Hukuk bu mücadelenin ne esası ne de özü; sadece bir aracı. Eğer çatışmayı FETÖ kazansaydı o da hukuku hükümeti tasfiyenin aracı olarak kullanacaktı. Hukuk kendi kendisini icra etmez. Hukukçular aracılığıyla hayat bulur. Hükümetin (ve onun öncülüğünde yasamanın) müdahalesi olmasaydı, hukuk bürokrasisini kontrol altına almış olan FETÖ üyeleri nasıl tasfiye edilecekti? FETÖ’nün siyasî operasyonlarına hukukî bir kılıf giydirmesi nasıl önlenecekti? Bu yüzden, siyasî kısmını görmeyip veya ihmal edip sorunu pür hukuk problemi olarak sunmaya çalışmak yanlış ve zararlı.
FETÖ ile mücadele uğruna hukukun her sınırı ve kuralının yıkıldığı, insanların gereksiz ve keyfî şekilde tutuklandığı iddiaları da mevcut. Bu da hassas bir konu. Elbette tutuklama cezalandırmaya dönüştürülmemeli.
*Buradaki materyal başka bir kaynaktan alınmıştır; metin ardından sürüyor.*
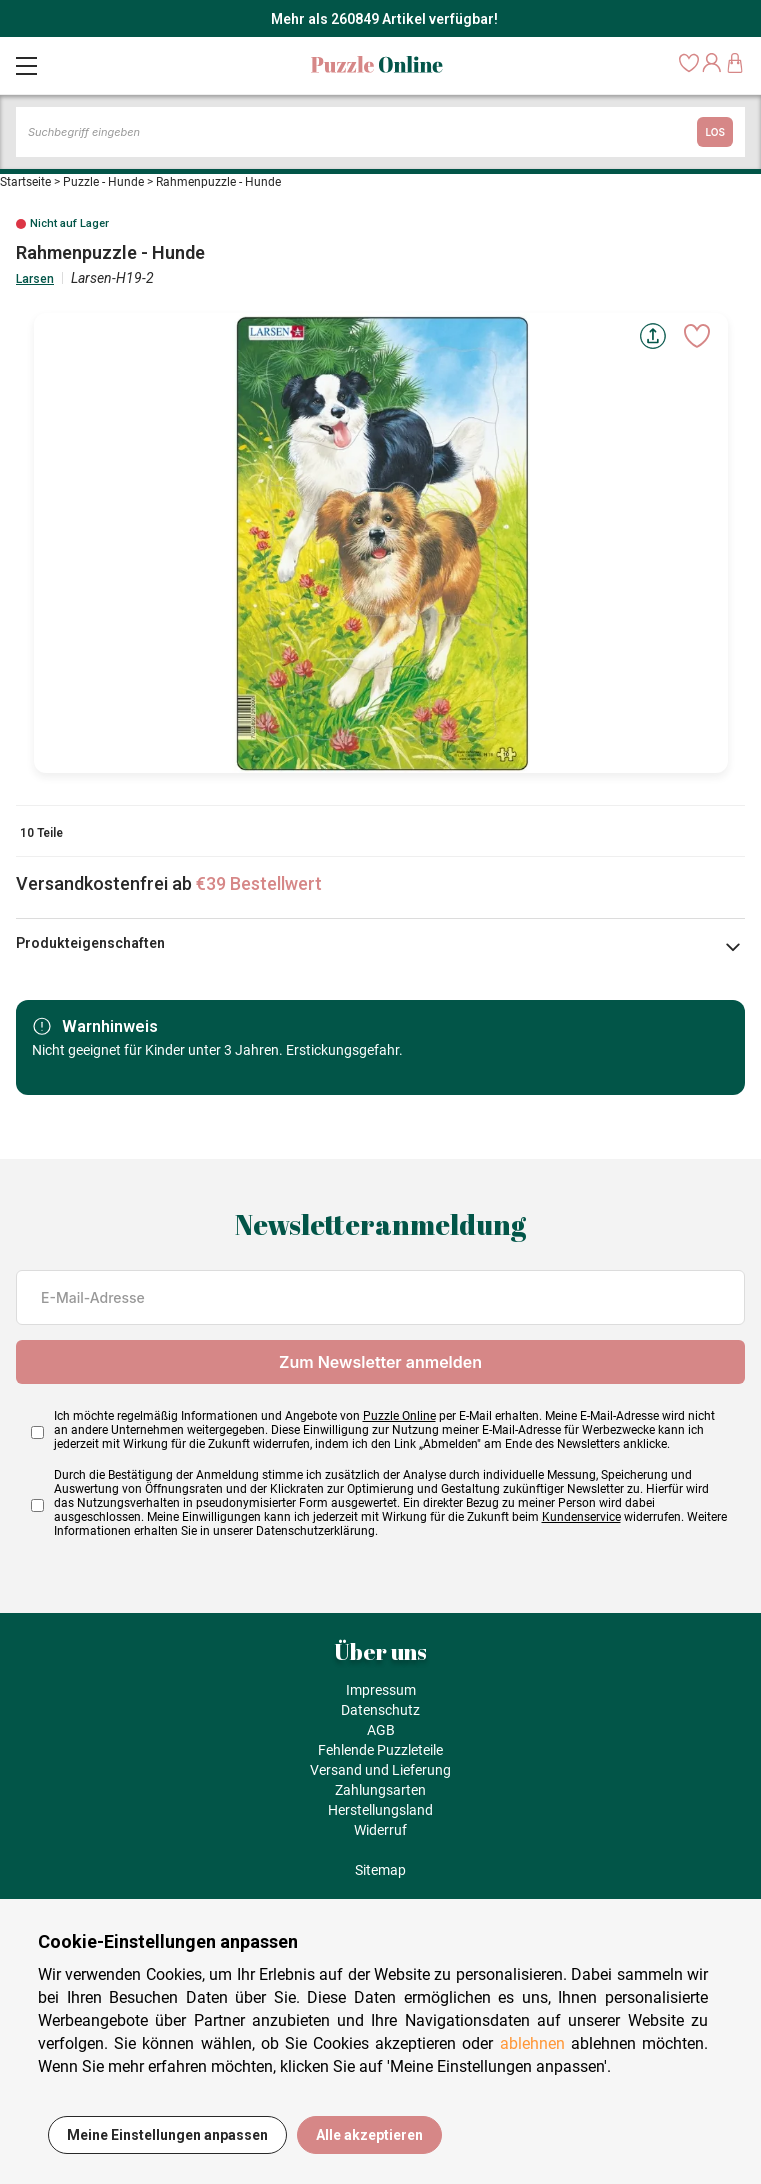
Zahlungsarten (380, 1790)
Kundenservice (581, 1517)
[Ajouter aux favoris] (697, 336)
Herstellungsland (380, 1810)
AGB (381, 1730)
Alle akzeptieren (369, 2135)
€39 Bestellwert (259, 883)
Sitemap (380, 1870)
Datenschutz (380, 1710)
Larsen (35, 279)
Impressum (381, 1690)
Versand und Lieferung (380, 1770)
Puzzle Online (399, 1416)
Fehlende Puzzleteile (380, 1750)
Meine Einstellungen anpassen (167, 2135)
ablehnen (532, 2043)
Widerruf (380, 1830)
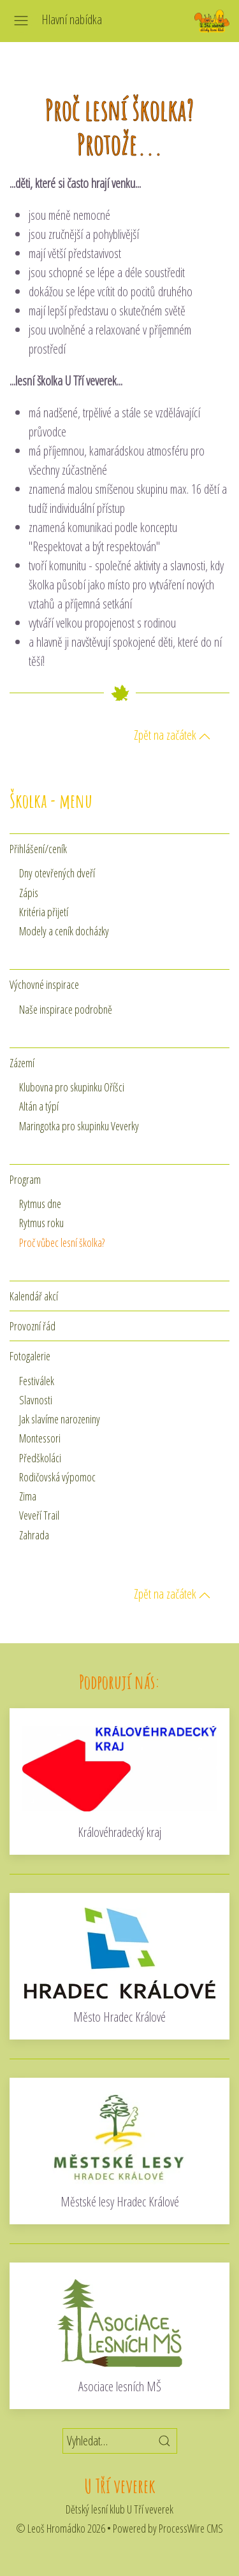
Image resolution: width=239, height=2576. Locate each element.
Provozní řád (32, 1326)
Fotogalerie (30, 1356)
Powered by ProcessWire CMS (168, 2528)
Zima (27, 1496)
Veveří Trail (39, 1515)
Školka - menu (51, 800)
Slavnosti (35, 1399)
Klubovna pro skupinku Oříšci (71, 1087)
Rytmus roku (41, 1222)
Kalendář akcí (34, 1296)
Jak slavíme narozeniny (59, 1419)
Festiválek (36, 1380)
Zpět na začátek (172, 735)
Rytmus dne (40, 1203)
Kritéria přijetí (43, 911)
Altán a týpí (39, 1106)
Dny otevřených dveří (57, 873)
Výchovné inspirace (44, 984)
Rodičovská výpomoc (57, 1477)
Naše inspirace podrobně (65, 1009)
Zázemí (22, 1062)
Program (25, 1179)
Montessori (40, 1438)
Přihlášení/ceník (38, 848)
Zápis (28, 892)
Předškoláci (40, 1457)
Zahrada (34, 1535)
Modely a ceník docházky (64, 931)
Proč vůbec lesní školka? (62, 1242)
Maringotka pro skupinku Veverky (79, 1125)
Birkaç ay önceki rakamlara göre, 15 Temmuz darbe girişimin ardından 161,751 şüpheli hakkında işlem yapıldı. Gözaltına alınan 50,344 kişi tutuklanarak cezaevlerine kondu. 47,136’sı gözaltına alındıktan sonra adlî kontrolle serbest bırakıldı. 8,359’u cezaevine konmasına rağmen delillerin değerlendirilmesi sonrasında tahliye edildi. 55,495 kişi tutuksuz yargılanıyor. Bu rakamlar tutuklamaların keyfî bir araç haline geldiği ve önüne gelenin tutuklandığı iddiasını kuvvetlendiriyor mu, zayıflatıyor mu?
FETÖ ile mücadele kaçınılmaz. Adalet kadar demokrasinin de gereği. Ne FETÖ ile etkili şekilde mücadele edilmesi, ne de adaletin en yüksek seviyede ve en az hata ile gerçekleştirilmesi talebinden vazgeçebiliriz.